Eickhoff Simon B, Laird Angela R, Grefkes Christian, Wang Ling E, Zilles Karl, Fox Peter T
Institut for Neuroscience and Biophysics-Medicine (INB 3), Research Center Jülich, Jülich, Germany.
Hum Brain Mapp. 2009 Sep;30(9):2907-26. doi: 10.1002/hbm.20718.
A widely used technique for coordinate-based meta-analyses of neuroimaging data is activation likelihood estimation (ALE). ALE assesses the overlap between foci based on modeling them as probability distributions centered at the respective coordinates. In this Human Brain Project/Neuroinformatics research, the authors present a revised ALE algorithm addressing drawbacks associated with former implementations. The first change pertains to the size of the probability distributions, which had to be specified by the used. To provide a more principled solution, the authors analyzed fMRI data of 21 subjects, each normalized into MNI space using nine different approaches. This analysis provided quantitative estimates of between-subject and between-template variability for 16 functionally defined regions, which were then used to explicitly model the spatial uncertainty associated with each reported coordinate. Secondly, instead of testing for an above-chance clustering between foci, the revised algorithm assesses above-chance clustering between experiments. The spatial relationship between foci in a given experiment is now assumed to be fixed and ALE results are assessed against a null-distribution of random spatial association between experiments. Critically, this modification entails a change from fixed- to random-effects inference in ALE analysis allowing generalization of the results to the entire population of studies analyzed. By comparative analysis of real and simulated data, the authors showed that the revised ALE-algorithm overcomes conceptual problems of former meta-analyses and increases the specificity of the ensuing results without loosing the sensitivity of the original approach. It may thus provide a methodologically improved tool for coordinate-based meta-analyses on functional imaging data.

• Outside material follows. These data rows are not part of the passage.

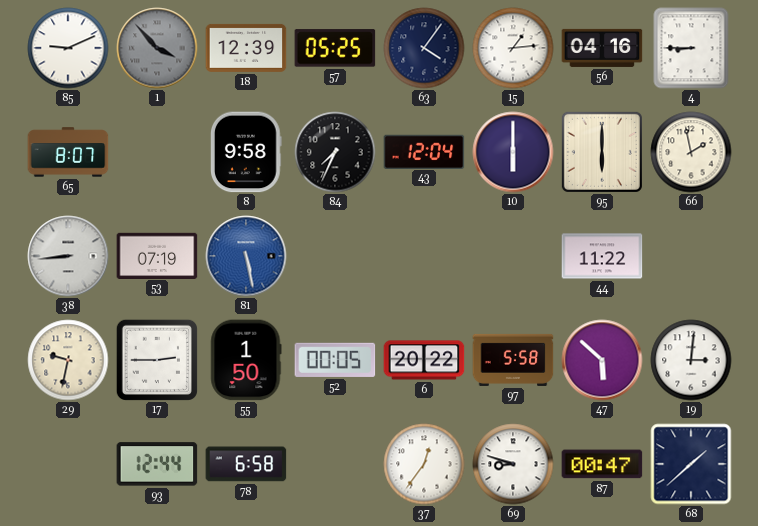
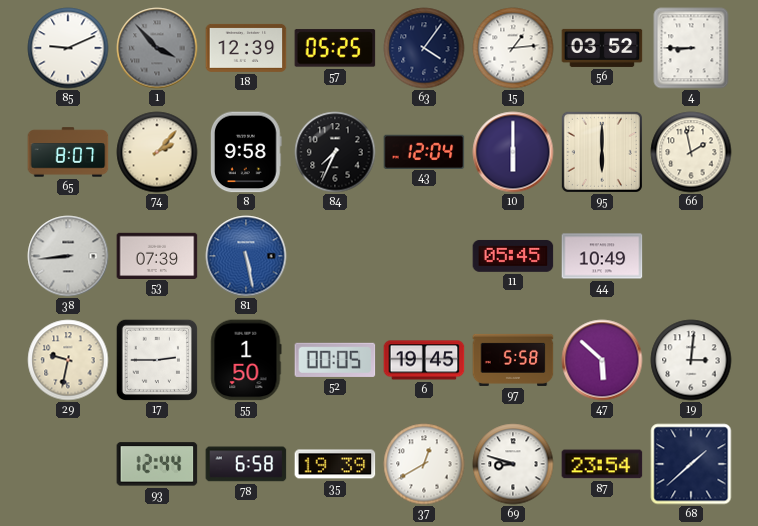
56: 04:16 -> 03:52
74: none -> 2:07
53: 07:19 -> 07:39
11: none -> 05:45
44: 11:22 -> 10:49
6: 20:22 -> 19:45
35: none -> 19:39
37: 12:36 -> 12:40
87: 00:47 -> 23:54
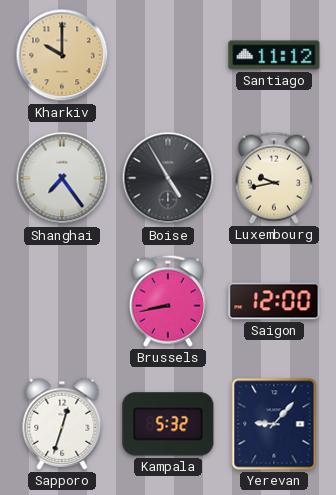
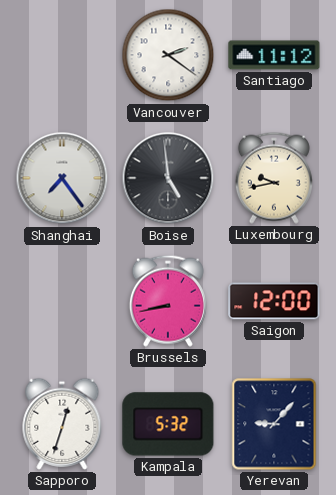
Kharkiv: 10:00 -> none
Vancouver: none -> 2:21
Boise: 4:55 -> 4:59
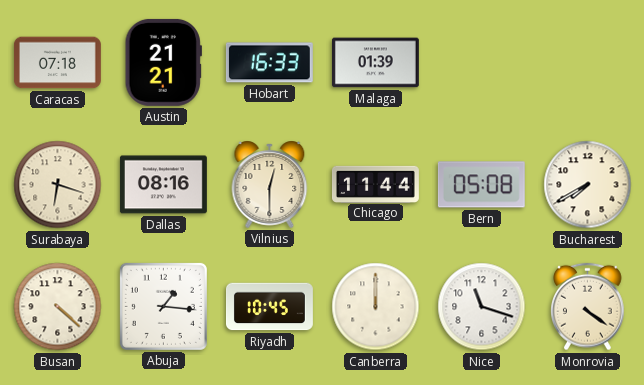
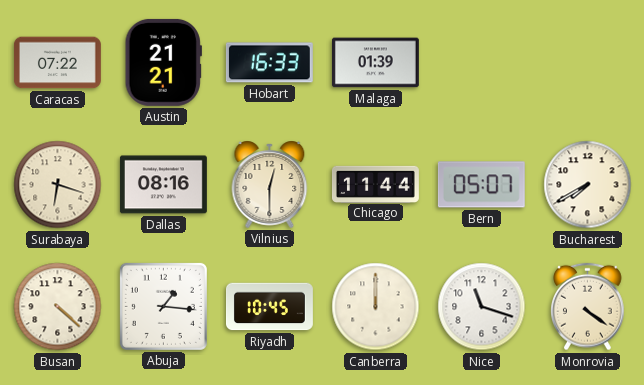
Caracas: 07:18 -> 07:22
Bern: 05:08 -> 05:07
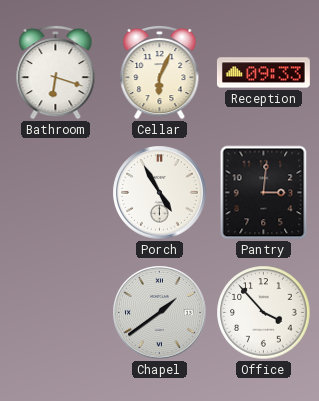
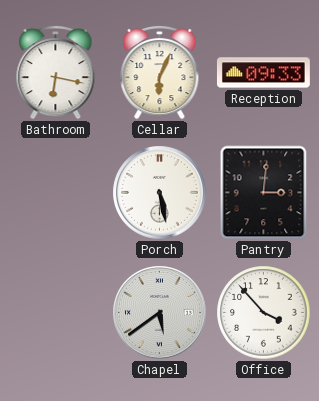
Bathroom: 6:18 -> 6:17
Porch: 4:55 -> 5:28
Chapel: 1:39 -> 5:39
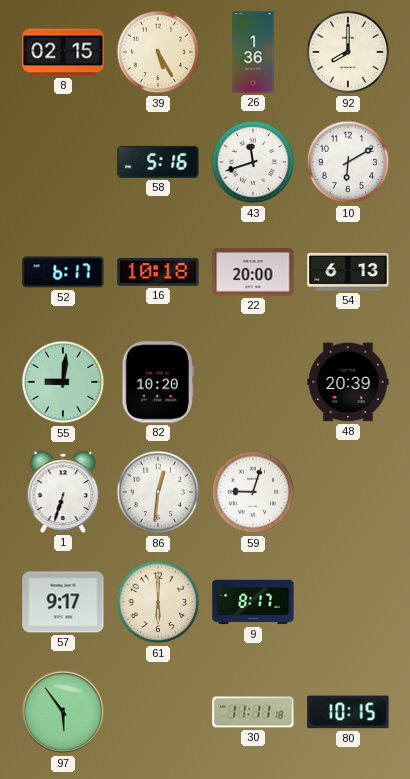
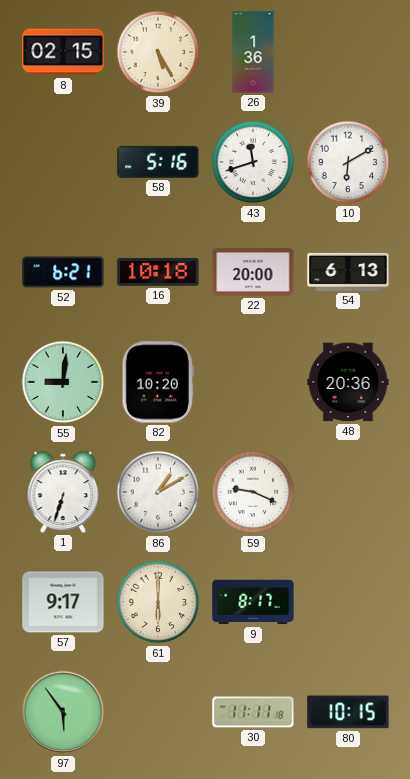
92: 8:00 -> none
52: 6:17 -> 6:21
48: 20:39 -> 20:36
86: 12:31 -> 1:10
59: 9:03 -> 9:19
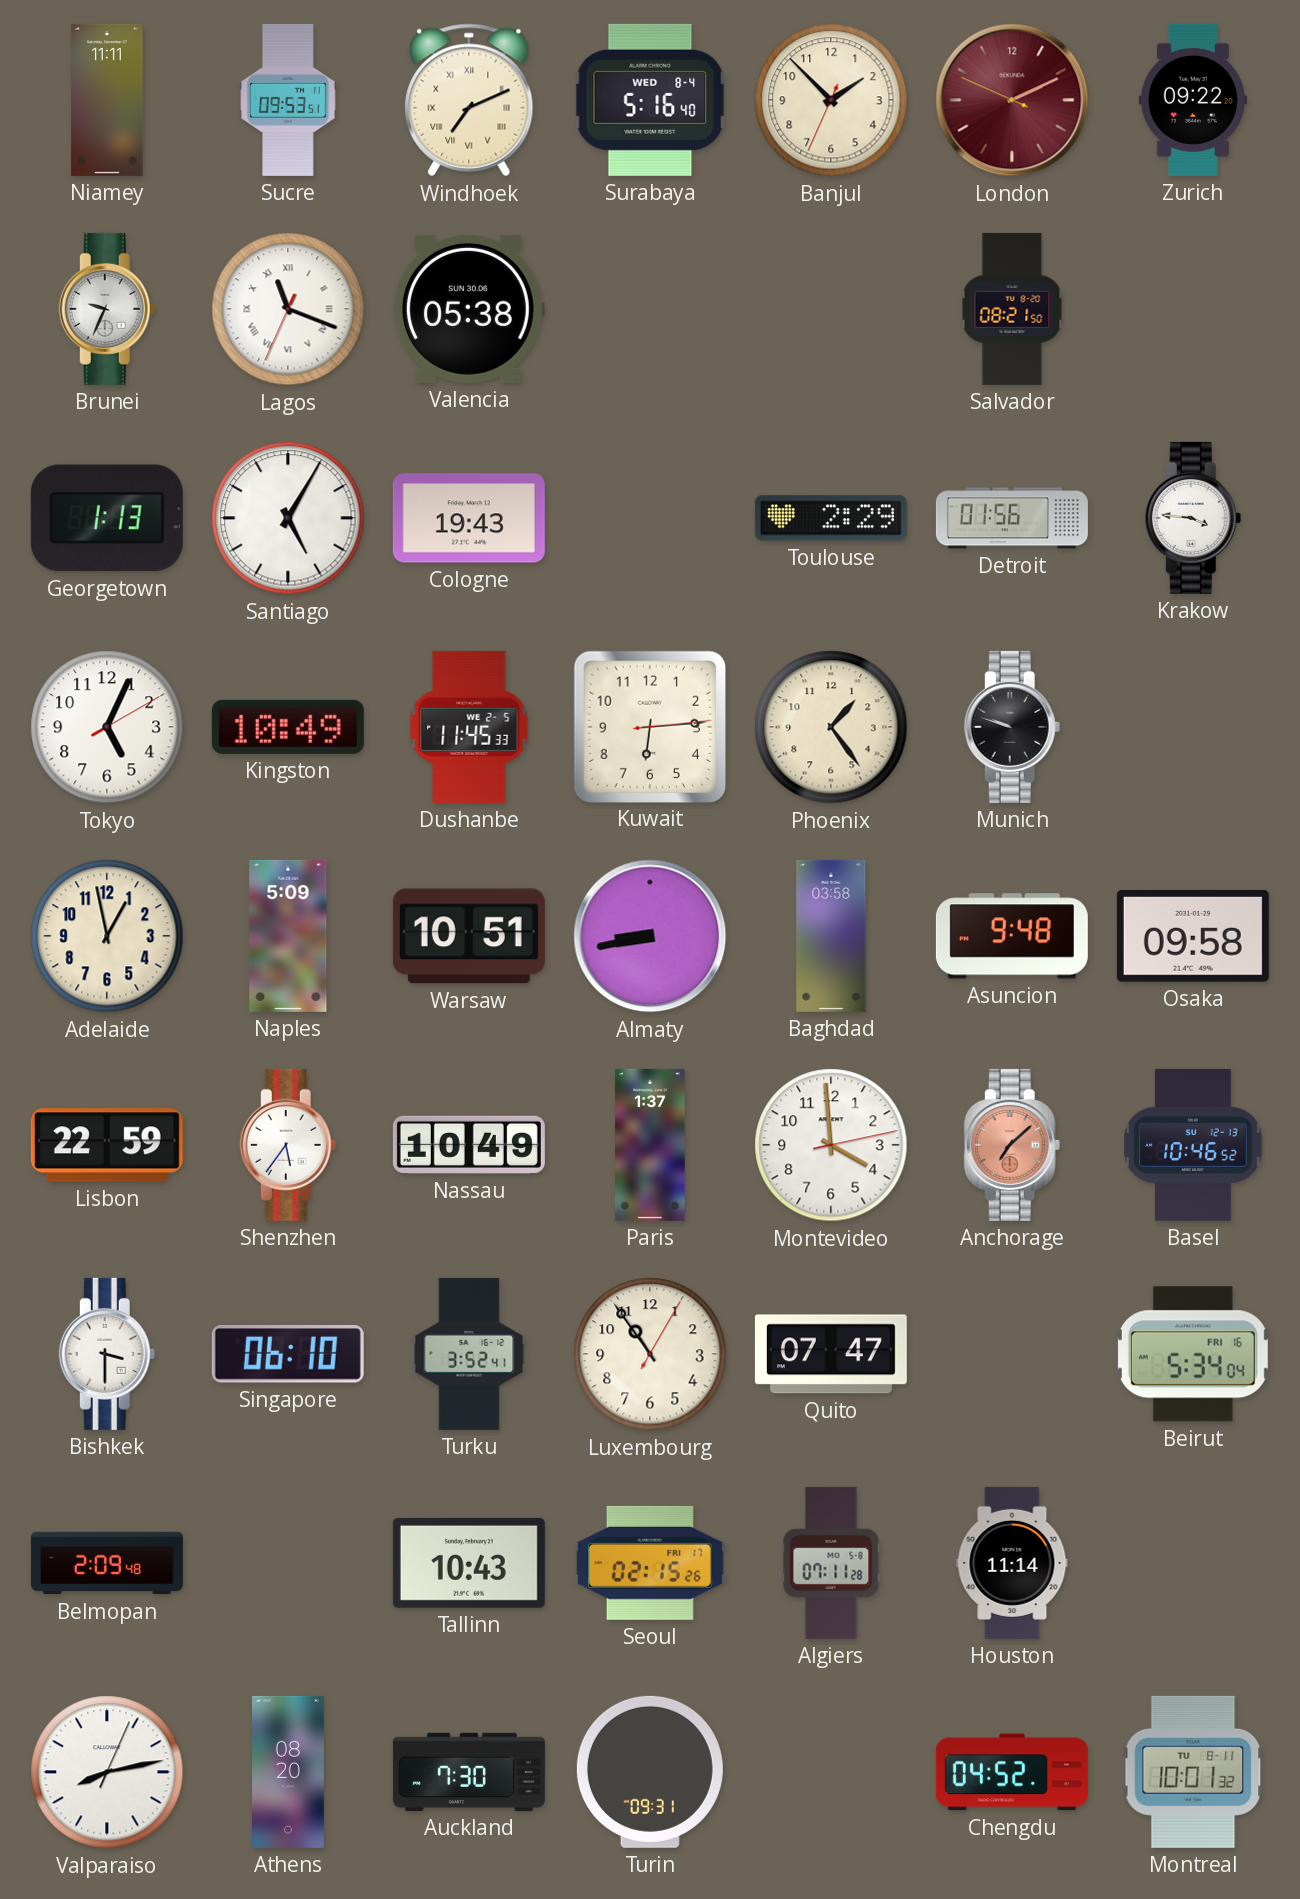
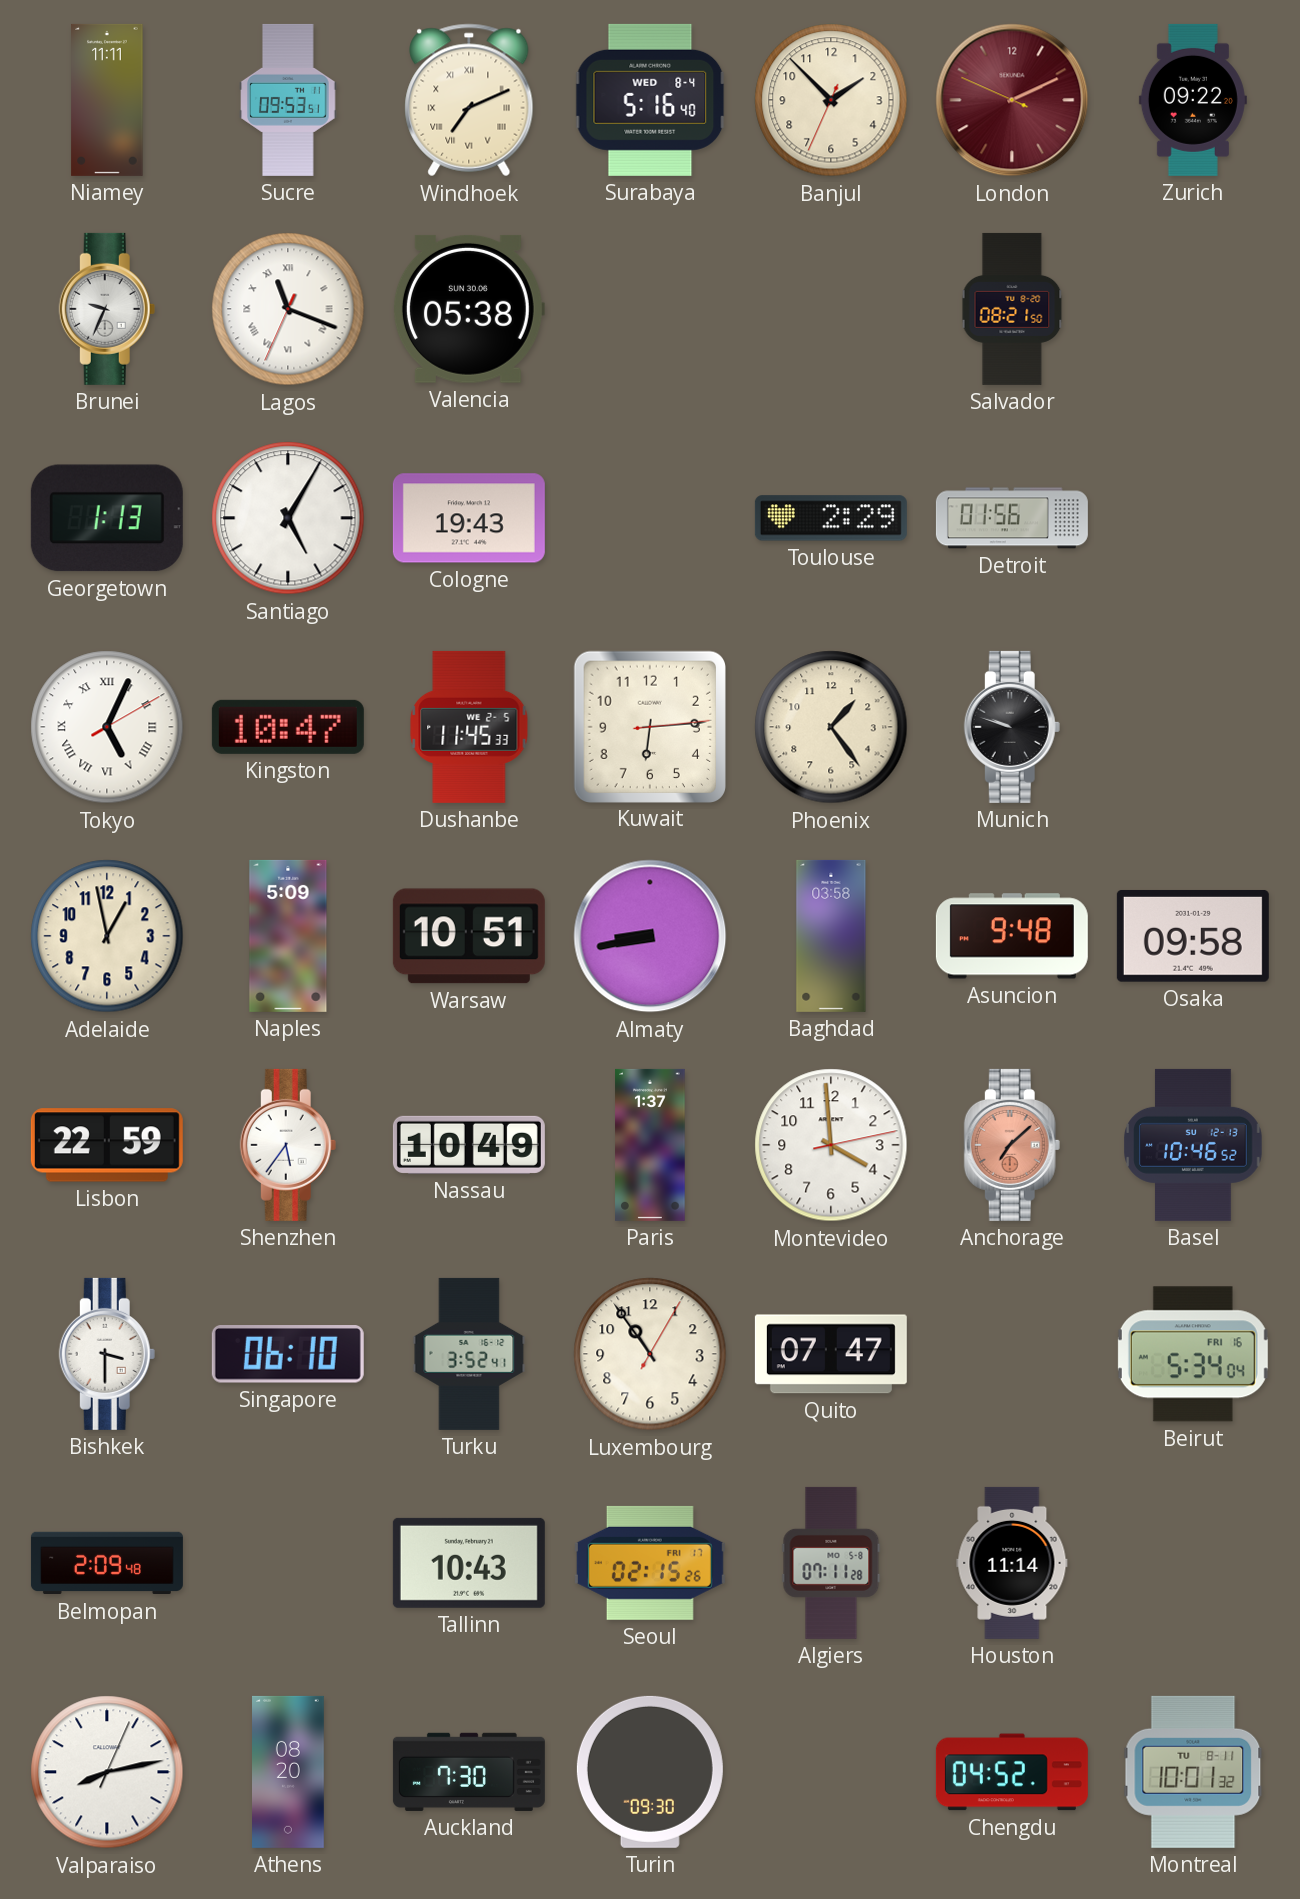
Krakow: 3:46 -> none
Tokyo numerals: Arabic -> Roman
Kingston: 10:49 -> 10:47
Turin: 09:31 -> 09:30
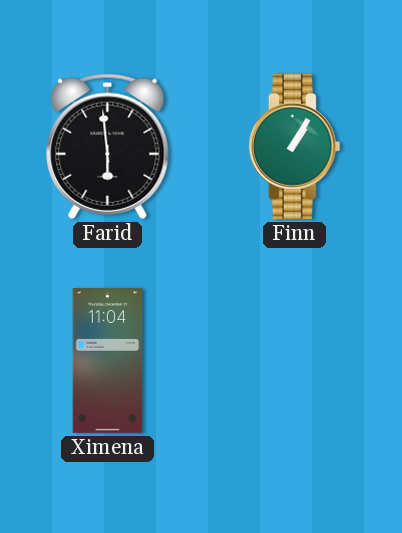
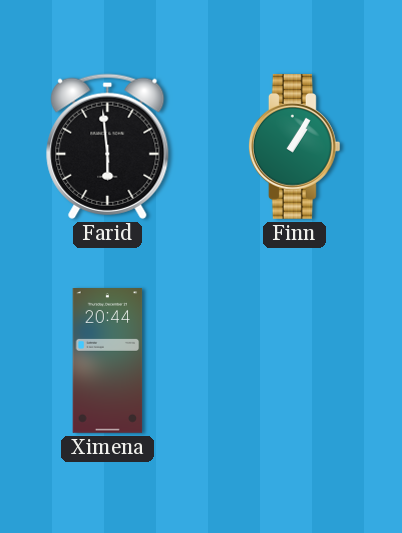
Ximena: 11:04 -> 20:44
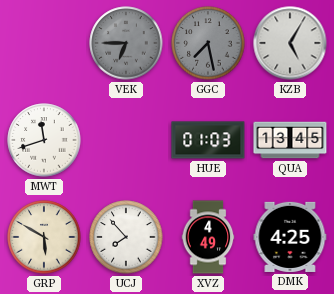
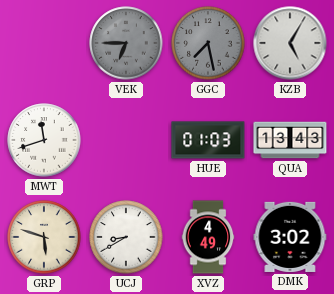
QUA: 13:45 -> 13:43
GRP: 5:50 -> 5:48
UCJ: 7:53 -> 8:40
DMK: 4:25 -> 3:02
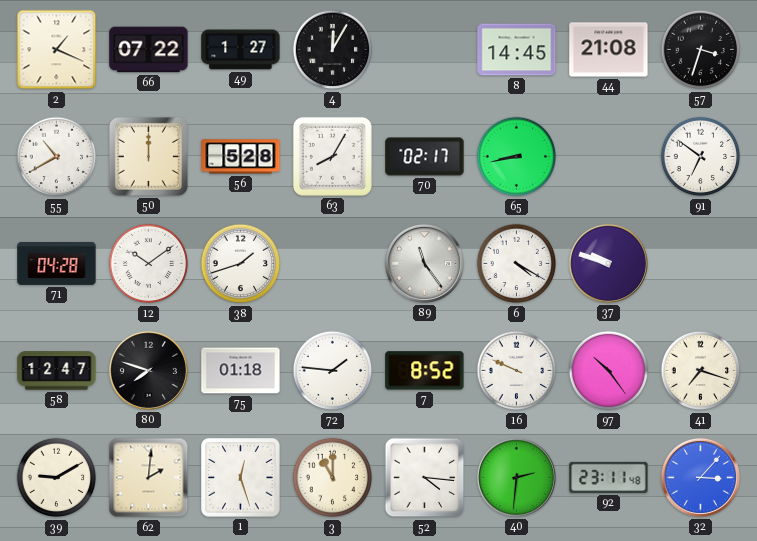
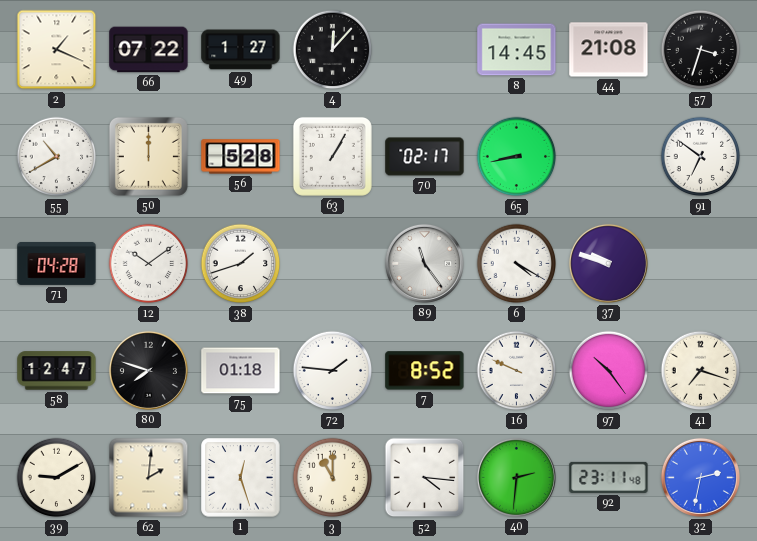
4: 12:05 -> 12:07
63: 8:05 -> 1:05
32: 3:07 -> 2:32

一种广泛用于神经影像数据基于坐标的元分析技术是激活似然估计(ALE)。ALE通过将焦点建模为以各自坐标为中心的概率分布来评估焦点之间的重叠。在这项人类大脑计划/神经信息学研究中,作者提出了一种修订后的ALE算法,以解决与先前实现相关的缺点。第一个变化涉及概率分布的大小,此前该大小必须由使用者指定。为了提供一个更有原则的解决方案,作者分析了21名受试者的功能磁共振成像(fMRI)数据,每个受试者使用九种不同方法归一化到蒙特利尔神经研究所(MNI)空间。该分析提供了16个功能定义区域的受试者间和模板间变异性的定量估计,然后用于明确模拟与每个报告坐标相关的空间不确定性。其次,修订后的算法不是测试焦点之间高于机遇水平的聚类,而是评估实验之间高于机遇水平的聚类。现在假定给定实验中焦点之间的空间关系是固定的,并且ALE结果是根据实验之间随机空间关联的零分布进行评估的。至关重要的是,这种修改使得ALE分析从固定效应推断变为随机效应推断,从而允许将结果推广到所分析的整个研究群体。通过对真实数据和模拟数据的比较分析,作者表明修订后的ALE算法克服了先前元分析的概念问题,并在不损失原始方法敏感性的情况下提高了后续结果的特异性。因此,它可能为基于坐标的功能成像数据元分析提供一种方法上改进的工具。